A Multi-aspect Multi-granularity Pronunciation Assessment Method Based on Multi-feature Fusion and Transformer Encoder
摘要
The Computer-Assisted Pronunciation Training (CAPT) system provides non-native (L2) speakers with an efficient learning path. As a core component of CAPT, Automatic Pronunciation Assessment (APA) quantifies learners’ pronunciation abilities and offers precise feedback. However, current APA methods fail to model hierarchical dependencies across different granularities and lack robust speech representations. To address these issues, we propose the Cwacformer, a hierarchical multi-granularity pronunciation assessment model with a convolution-augmented Transformer encoder. Key innovations include: (1) word timing features for capturing rhythm and prosodic patterns, (2) a dual-branch architecture combining global Transformer and local CNN pathways with learnable fusion, (3) multi-scale convolution for enhanced word-level modeling, (4) adversarial training with Generative Adversarial Networks (GANs) to improve robustness, and (5) cross-attention mechanisms for explicit hierarchical relationship modeling.
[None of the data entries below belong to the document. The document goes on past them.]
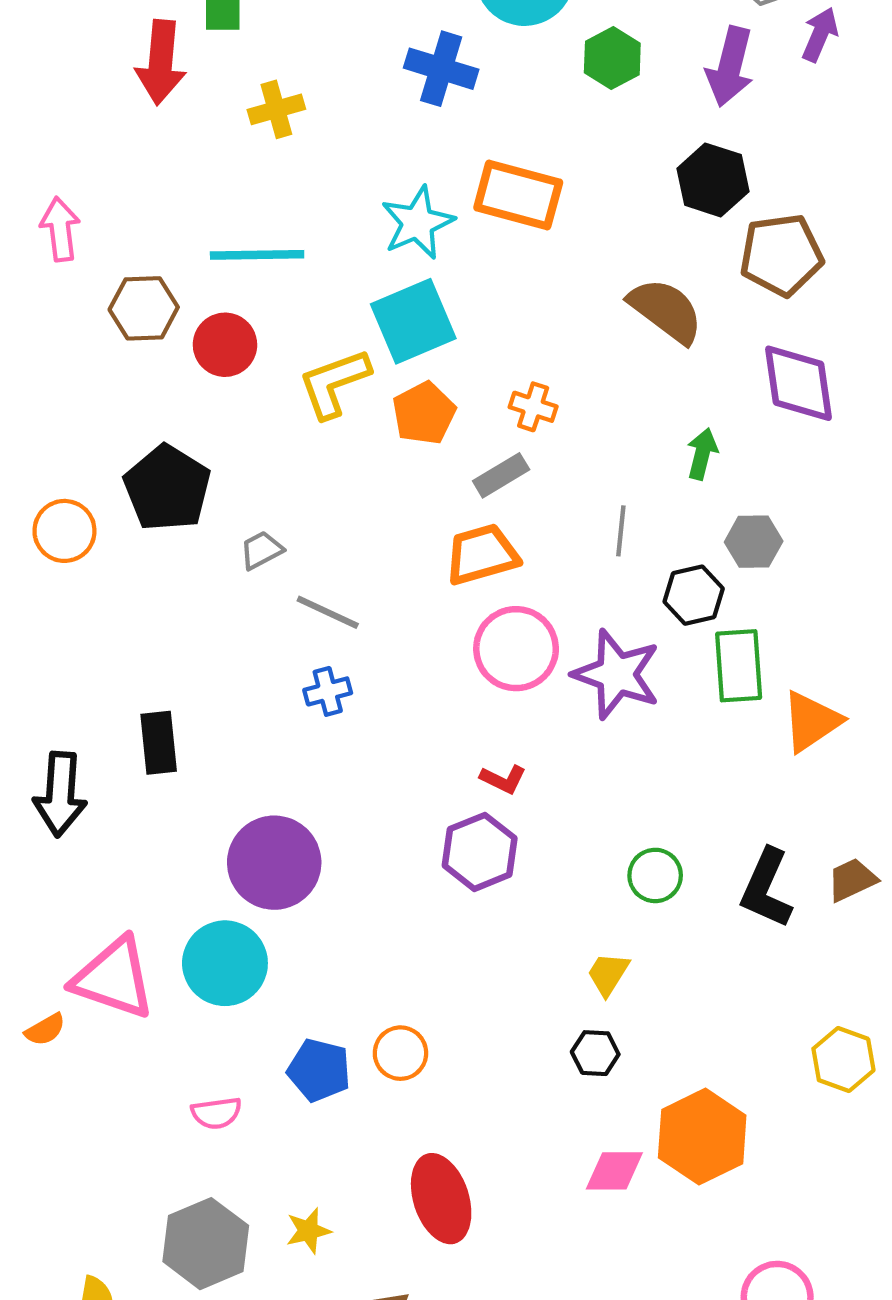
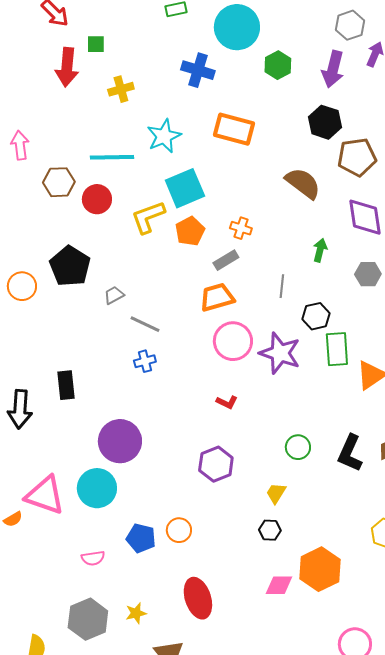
cyan star: (418, 223) -> (164, 136), moved
gray hexagon: (754, 542) -> (368, 274), moved
purple hexagon: (480, 852) -> (216, 464), moved

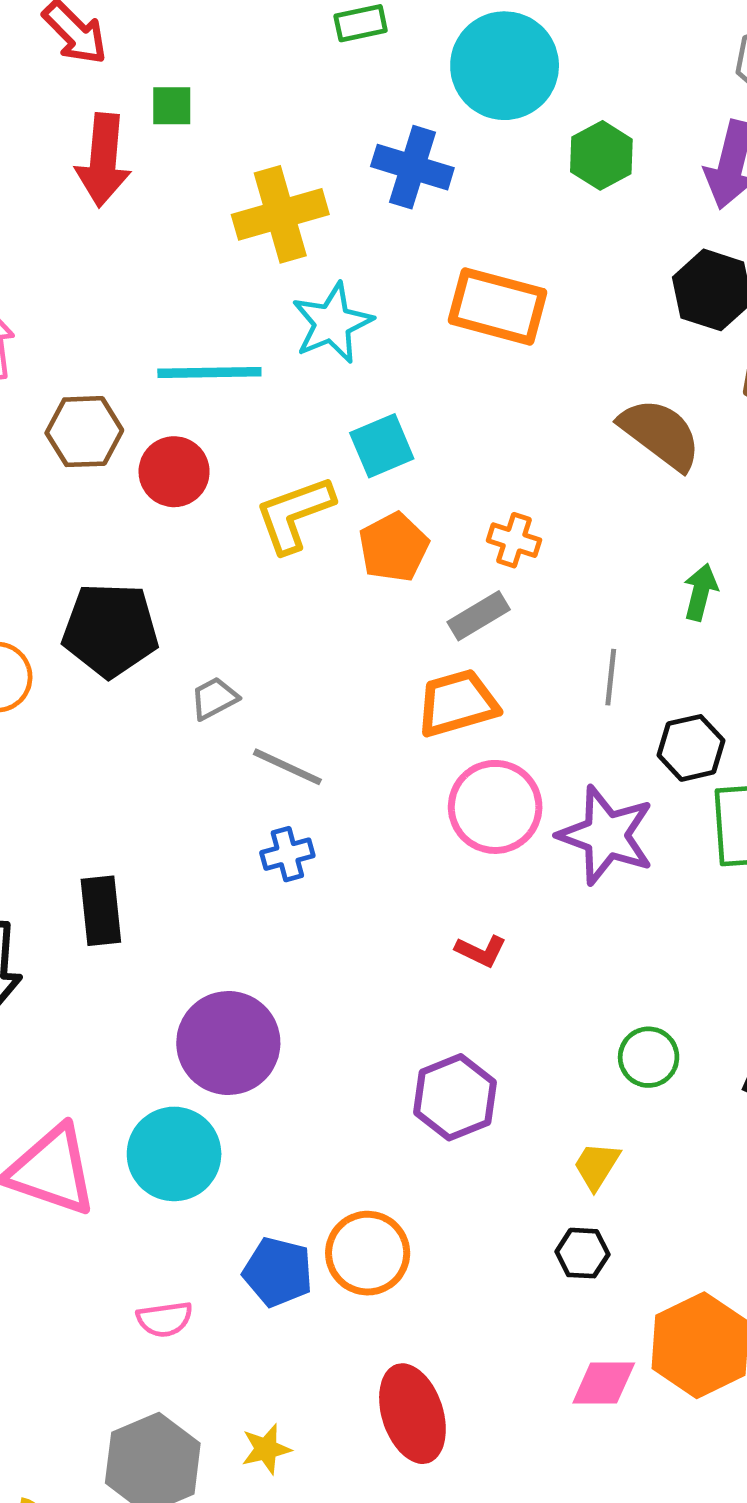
yellow cross: (121, 89) -> (280, 214), moved, size x1.5
cyan square: (185, 188) -> (382, 446), size x0.7
black pentagon: (70, 266) -> (110, 630), turned -30
orange circle: (179, 530) -> (368, 1253), size x1.4

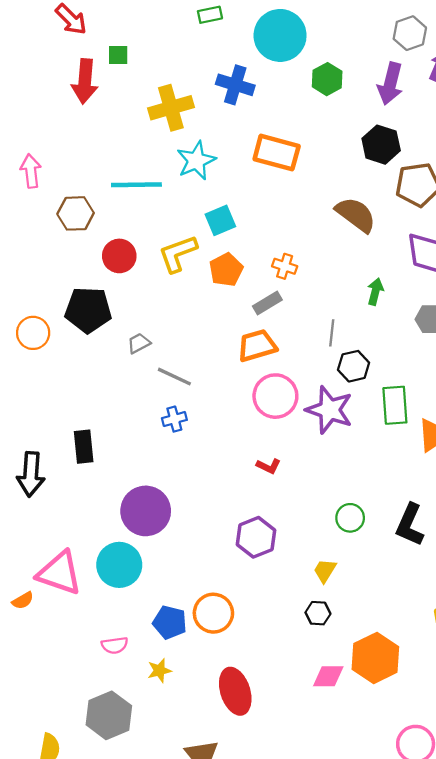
red circle: (174, 472) -> (119, 256), moved
black hexagon: (691, 748) -> (354, 366), moved
yellow star: (266, 1449) -> (159, 671), moved

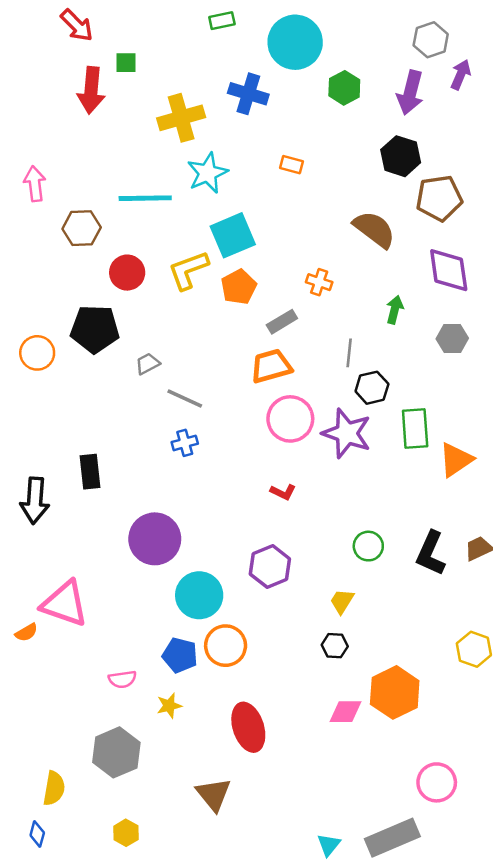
orange rectangle: (277, 153) -> (292, 165), size x0.5
cyan square: (220, 220) -> (233, 235), size x1.4
orange cross: (285, 266) -> (319, 282), moved
cyan circle: (119, 565) -> (199, 595), moved

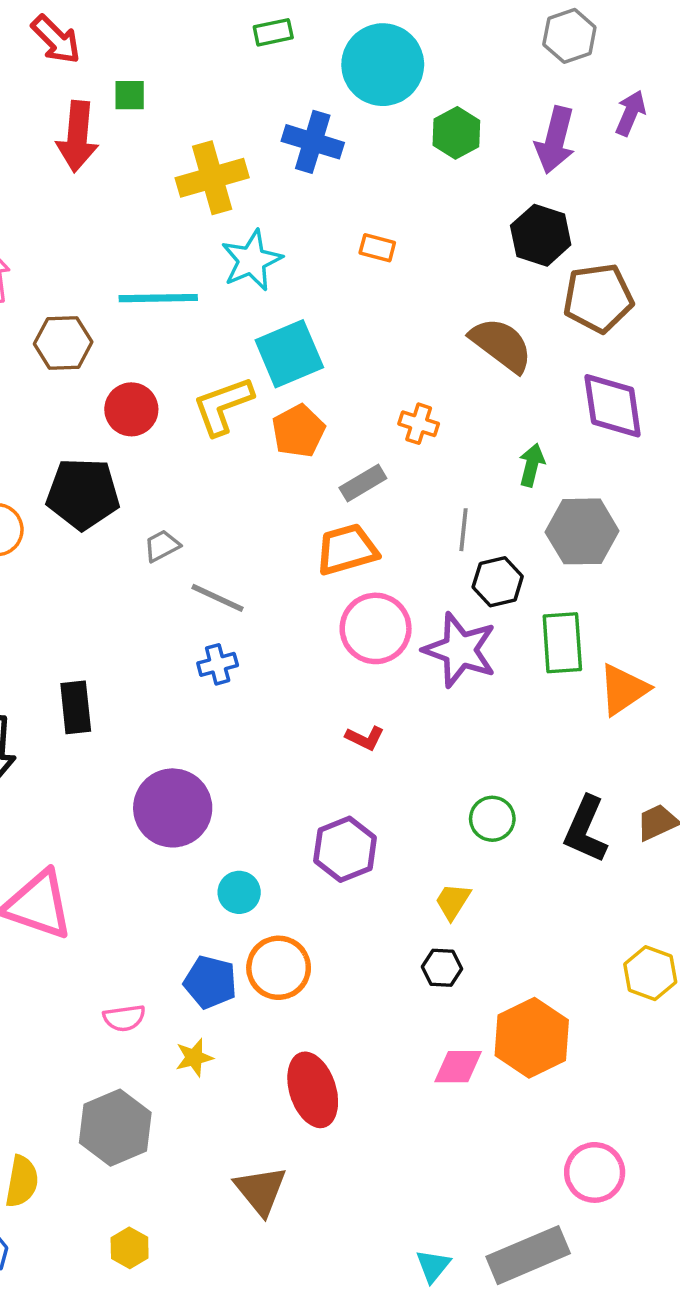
gray hexagon: (431, 40) -> (569, 36), moved
gray hexagon: (452, 339) -> (582, 531), moved, size x1.5
cyan circle: (199, 595) -> (239, 892), size x0.6

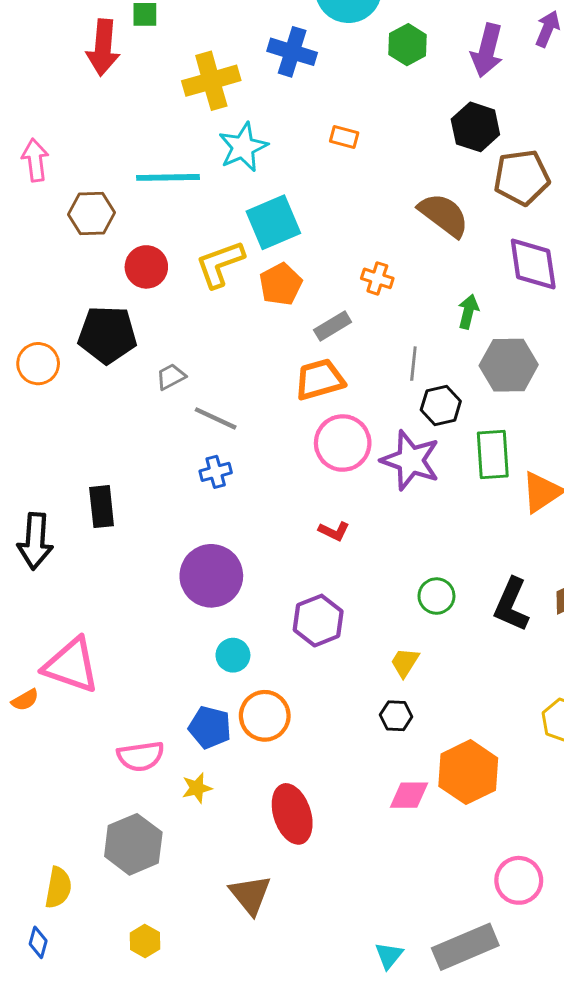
purple circle: (173, 808) -> (211, 576), moved
pink semicircle: (124, 1018) -> (141, 756), size x1.4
Extensive experiments on the Speechocean762 dataset show significant improvements across all granularities, with phoneme-level mean squared error (MSE) reduced to 0.073 and word-level stress recognition PCC reached 0.483, a 51% relative improvement over the baseline. Cwacformer achieves superior performance in most evaluation metrics, particularly excelling in stress detection and fluency assessment, while maintaining robustness across different speakers and acoustic conditions.